Question

How many $s{{p}^{2}}$ and sp- hybridized carbon atoms are present respectively in the following compound?

(A) 4,2
(B) 6,0
(C) 3,3
(D) 5,1

Answer 1

Hint: The given structure is benzyne, which is a derivative of benzene. The structural difference in benzene and benzyne is the triple bond present in the benzyne.

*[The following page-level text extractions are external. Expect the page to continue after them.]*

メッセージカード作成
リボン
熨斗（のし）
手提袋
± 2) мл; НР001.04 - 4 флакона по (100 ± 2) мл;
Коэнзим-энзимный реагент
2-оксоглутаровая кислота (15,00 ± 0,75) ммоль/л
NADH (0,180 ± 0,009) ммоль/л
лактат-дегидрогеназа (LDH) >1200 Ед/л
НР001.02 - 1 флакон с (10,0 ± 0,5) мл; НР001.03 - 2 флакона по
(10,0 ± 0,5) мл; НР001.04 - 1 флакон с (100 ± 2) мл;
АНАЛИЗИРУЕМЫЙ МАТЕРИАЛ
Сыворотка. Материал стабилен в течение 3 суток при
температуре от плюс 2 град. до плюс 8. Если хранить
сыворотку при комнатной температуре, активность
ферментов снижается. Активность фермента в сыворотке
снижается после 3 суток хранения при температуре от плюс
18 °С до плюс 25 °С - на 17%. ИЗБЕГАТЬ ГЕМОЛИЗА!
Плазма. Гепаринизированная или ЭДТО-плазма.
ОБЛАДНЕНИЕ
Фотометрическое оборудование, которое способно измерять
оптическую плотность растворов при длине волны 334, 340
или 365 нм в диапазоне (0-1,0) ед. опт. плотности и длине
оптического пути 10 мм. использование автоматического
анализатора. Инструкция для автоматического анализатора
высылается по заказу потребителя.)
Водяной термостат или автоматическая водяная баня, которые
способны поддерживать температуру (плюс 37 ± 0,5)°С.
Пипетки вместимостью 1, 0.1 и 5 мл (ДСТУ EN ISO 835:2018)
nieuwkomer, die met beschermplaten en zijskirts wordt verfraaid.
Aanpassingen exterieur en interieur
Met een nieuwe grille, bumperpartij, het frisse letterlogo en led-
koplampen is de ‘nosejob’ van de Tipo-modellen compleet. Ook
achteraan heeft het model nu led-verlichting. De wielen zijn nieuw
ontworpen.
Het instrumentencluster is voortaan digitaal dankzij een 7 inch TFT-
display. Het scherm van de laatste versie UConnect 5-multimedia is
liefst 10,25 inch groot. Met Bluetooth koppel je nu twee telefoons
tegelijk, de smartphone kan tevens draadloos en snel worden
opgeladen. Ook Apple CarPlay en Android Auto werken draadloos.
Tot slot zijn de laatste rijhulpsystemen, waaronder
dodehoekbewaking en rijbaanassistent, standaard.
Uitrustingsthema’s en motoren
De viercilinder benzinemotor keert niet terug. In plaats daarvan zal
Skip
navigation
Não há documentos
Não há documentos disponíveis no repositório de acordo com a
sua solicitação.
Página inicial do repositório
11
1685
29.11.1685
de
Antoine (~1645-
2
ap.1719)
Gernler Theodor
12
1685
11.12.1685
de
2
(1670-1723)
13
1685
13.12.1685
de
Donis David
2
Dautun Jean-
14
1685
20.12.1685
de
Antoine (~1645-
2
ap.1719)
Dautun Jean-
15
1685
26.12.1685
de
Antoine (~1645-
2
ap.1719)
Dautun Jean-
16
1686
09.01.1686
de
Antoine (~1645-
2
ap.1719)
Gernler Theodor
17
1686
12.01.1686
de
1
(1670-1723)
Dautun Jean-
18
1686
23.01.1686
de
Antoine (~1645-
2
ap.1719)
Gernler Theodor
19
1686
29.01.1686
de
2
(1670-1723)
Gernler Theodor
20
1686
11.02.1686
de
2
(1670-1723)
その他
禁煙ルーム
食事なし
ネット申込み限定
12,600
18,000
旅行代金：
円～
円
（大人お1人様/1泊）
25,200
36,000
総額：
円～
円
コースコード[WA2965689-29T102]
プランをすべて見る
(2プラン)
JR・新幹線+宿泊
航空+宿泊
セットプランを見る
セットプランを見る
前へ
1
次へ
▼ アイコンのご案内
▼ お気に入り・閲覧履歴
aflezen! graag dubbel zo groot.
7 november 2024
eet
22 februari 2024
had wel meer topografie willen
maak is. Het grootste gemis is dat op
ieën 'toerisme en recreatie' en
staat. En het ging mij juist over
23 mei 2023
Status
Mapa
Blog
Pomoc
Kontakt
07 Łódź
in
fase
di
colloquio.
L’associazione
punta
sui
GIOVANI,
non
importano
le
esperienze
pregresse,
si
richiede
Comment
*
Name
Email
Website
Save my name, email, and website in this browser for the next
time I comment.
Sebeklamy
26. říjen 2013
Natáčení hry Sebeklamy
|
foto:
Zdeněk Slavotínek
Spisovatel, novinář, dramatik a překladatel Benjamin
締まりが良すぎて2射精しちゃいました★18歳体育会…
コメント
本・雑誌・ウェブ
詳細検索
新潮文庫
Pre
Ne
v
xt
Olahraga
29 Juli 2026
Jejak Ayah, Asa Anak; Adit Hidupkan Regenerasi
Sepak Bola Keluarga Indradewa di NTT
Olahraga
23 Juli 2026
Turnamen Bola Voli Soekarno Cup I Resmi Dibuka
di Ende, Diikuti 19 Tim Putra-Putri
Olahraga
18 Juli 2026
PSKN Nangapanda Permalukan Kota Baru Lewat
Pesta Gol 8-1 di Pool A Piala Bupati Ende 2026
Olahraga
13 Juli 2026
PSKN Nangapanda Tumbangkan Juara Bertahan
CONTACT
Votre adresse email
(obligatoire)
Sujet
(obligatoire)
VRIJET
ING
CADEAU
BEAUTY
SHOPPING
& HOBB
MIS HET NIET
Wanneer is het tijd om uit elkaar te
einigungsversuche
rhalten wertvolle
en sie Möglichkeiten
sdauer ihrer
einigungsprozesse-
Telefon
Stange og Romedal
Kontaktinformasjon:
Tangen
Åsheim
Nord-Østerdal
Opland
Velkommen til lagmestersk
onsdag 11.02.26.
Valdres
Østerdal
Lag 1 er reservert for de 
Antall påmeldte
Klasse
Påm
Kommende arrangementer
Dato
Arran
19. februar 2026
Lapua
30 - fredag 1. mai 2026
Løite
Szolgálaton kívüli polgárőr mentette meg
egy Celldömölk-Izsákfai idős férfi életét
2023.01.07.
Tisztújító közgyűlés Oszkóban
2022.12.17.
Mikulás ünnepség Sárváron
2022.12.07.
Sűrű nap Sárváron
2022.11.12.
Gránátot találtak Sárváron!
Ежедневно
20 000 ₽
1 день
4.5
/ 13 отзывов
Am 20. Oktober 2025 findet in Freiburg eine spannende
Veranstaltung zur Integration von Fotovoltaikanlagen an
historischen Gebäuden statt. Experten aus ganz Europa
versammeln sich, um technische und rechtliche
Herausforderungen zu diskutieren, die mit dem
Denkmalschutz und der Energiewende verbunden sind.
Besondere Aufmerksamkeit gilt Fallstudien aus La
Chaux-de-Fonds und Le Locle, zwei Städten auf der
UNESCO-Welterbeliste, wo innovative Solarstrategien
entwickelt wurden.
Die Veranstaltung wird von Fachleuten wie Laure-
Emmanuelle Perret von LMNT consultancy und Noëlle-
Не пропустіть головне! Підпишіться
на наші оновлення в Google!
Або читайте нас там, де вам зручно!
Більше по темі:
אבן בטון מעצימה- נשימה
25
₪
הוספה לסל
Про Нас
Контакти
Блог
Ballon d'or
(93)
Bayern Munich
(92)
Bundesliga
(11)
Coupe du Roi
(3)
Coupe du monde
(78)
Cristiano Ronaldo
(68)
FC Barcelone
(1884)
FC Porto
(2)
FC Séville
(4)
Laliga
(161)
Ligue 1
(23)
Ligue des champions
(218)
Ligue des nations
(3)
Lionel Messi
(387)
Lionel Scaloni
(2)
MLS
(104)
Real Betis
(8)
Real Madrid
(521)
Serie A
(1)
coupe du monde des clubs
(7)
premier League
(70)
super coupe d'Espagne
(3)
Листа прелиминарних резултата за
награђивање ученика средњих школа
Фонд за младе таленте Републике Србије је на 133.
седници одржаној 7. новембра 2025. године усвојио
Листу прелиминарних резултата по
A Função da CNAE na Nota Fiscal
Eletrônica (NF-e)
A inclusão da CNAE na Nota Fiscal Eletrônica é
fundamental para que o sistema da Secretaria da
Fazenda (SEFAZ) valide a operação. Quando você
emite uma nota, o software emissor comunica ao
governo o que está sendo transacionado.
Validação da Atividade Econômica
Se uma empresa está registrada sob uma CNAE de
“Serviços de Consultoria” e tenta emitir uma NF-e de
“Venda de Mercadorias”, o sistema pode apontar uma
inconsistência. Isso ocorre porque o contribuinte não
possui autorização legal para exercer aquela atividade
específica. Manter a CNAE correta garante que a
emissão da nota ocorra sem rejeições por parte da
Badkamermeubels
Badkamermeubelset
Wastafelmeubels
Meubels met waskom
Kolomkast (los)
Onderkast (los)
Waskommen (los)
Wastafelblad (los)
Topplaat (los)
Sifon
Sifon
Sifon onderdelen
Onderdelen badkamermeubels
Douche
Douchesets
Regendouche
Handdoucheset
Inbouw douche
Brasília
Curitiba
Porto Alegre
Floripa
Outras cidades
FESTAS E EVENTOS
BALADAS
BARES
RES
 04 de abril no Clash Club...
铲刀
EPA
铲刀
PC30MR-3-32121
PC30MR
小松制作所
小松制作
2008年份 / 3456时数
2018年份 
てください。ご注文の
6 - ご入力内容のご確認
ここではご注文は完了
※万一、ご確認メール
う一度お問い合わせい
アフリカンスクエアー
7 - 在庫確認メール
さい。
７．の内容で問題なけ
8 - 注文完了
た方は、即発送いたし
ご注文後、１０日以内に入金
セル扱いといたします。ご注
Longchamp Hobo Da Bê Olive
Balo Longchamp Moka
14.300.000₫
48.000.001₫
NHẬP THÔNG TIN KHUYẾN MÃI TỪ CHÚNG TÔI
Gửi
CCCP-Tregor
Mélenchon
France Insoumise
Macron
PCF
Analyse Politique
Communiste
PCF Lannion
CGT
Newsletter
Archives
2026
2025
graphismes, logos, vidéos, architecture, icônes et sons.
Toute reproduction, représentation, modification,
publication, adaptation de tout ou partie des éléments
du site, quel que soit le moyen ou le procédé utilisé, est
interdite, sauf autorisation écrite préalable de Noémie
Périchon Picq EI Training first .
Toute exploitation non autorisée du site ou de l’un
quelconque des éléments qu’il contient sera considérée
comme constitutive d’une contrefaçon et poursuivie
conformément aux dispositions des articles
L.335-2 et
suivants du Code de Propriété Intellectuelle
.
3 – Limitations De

Complete step by step solution:
Benzyne is an example of an aryne ( -yne refers to the triple bond ). The triple bond found in benzyne structure is not an ordinary triple bond as the second $\pi $ bond results in a weak interaction of $s{{p}^{2}}$ hybrid orbitals lying in the plane of the ring. The triple bond is non-linear due to the constraints of the 6-membered benzyne ring.
Let us consider that the two triply bonded carbon atoms in a benzyne molecule are sp -hybridized, like in a typical of triply bonded carbon atoms, then there would be severe angle strain in the molecule, which causes instability of the molecule. But this molecule is not as unstable.
So, it is likely that each triply bonded carbon atom in a benzyne molecule is sp2-hybridized, in this case the two $s{{p}^{2}}$-hybridized orbitals that are not parallel to each other overlap laterally to form the pi bond that is not part of the cloud of pi electrons which lies below and above the benzene ring plane.

Hence, all the carbon atoms are $s{{p}^{2}}$ hybridized and not a single carbon atom is sp hybridized here in benzyne, so the correct option is (B) 6,0.

Note: Structure might show that the presence of triple bond i.e. 1 sigma and 2 pi bonds which leads to an assumption that the carbon atoms forming the bond are sp hybrid. But the hybridization state of these carbon atoms is $s{{p}^{2}}$ because of the above-given reason.